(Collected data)
- Opening Delimiter -
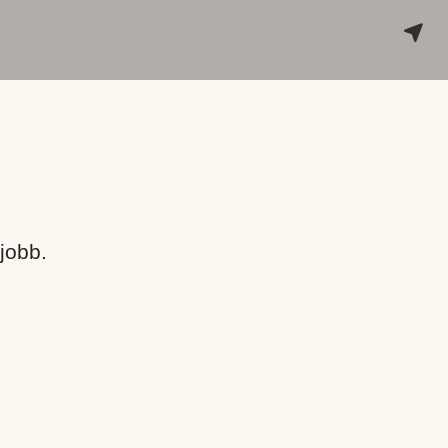
jobb.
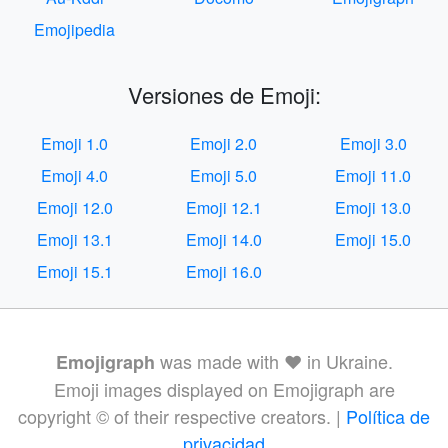
Emojipedia
Versiones de Emoji:
Emoji 1.0
Emoji 2.0
Emoji 3.0
Emoji 4.0
Emoji 5.0
Emoji 11.0
Emoji 12.0
Emoji 12.1
Emoji 13.0
Emoji 13.1
Emoji 14.0
Emoji 15.0
Emoji 15.1
Emoji 16.0
was made with ❤️ in Ukraine.
Emojigraph
Emoji images displayed on Emojigraph are
copyright © of their respective creators. |
Política de
privacidad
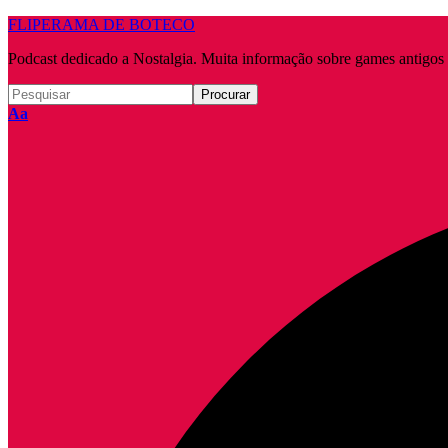
FLIPERAMA DE BOTECO
Podcast dedicado a Nostalgia. Muita informação sobre games antigo
Redimensionar
Aa
fonte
- Closing Delimiter -
● ASSIGNMENT: Could you count how many lines in the records contain the word "Emojigraph"? Only the number is needed.

● EXPECTED ANSWER: 2